Care at home

william

Registered User
May 2, 2008
4
0
Hi. I'm new to the forum.:) Nice to meet you all.

I joined as I (and my family) am/are increasingly in need of advice and it looks like a fantastic space for people to share their situations and suggestions. I hope i will be able to contribute from my own experiences to help other people too.

My mother has Alzheimer's and currently still lives at home on her home. My sister lives about 15 minutes away and does almost all the caring. She works full-time. My mother lives in Lancashire, but I live and work in London, so it is very difficult to get back as often I would like.

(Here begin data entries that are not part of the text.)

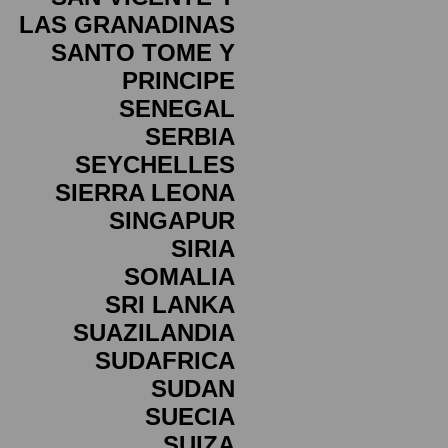
LAS GRANADINAS
SANTO TOME Y
PRINCIPE
SENEGAL
SERBIA
SEYCHELLES
SIERRA LEONA
SINGAPUR
SIRIA
SOMALIA
SRI LANKA
SUAZILANDIA
SUDAFRICA
SUDAN
SUECIA
SUIZA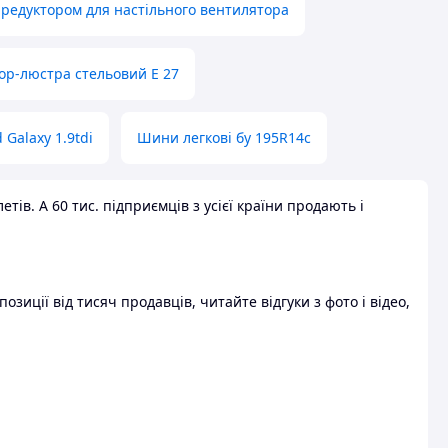
 редуктором для настільного вентилятора
ор-люстра стельовий E 27
 Galaxy 1.9tdi
Шини легкові бу 195R14c
ів. А 60 тис. підприємців з усієї країни продають і
зиції від тисяч продавців, читайте відгуки з фото і відео,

My mother currently attends a day care centre two days per week (one of which is free and the other she has to pay for.) Social services have been incredibly inefficent so far..at the last community care assessment the social worker didn't think that my mother needed any additional support, which is far far from the case. The worker hasn't even written up the notes from the assessment.

My mother needs much more day round support than my sister is able to provide, but we would like to keep her in her own home as long as is feasible.although we are starting to think about care homes aswell.

As social service won't offer any additional support, we are looking at getting a private care company in for the days that my mother doesn't attend the day centre. My mother is also suffering from depression (and the doctors want to put her on anti-depressents, but I'm worried about the longer term implications of her being on medication). I think that activities, having other people around to talk to, going out on trips,etc will do more good that the medication. But that seems very difficult to arrange and co-ordinate aswell.

I'd really welcome any tops tips from people who have been in a similar situation,and/or currently have additional home care support and the keys things we should ask the company when choosing one.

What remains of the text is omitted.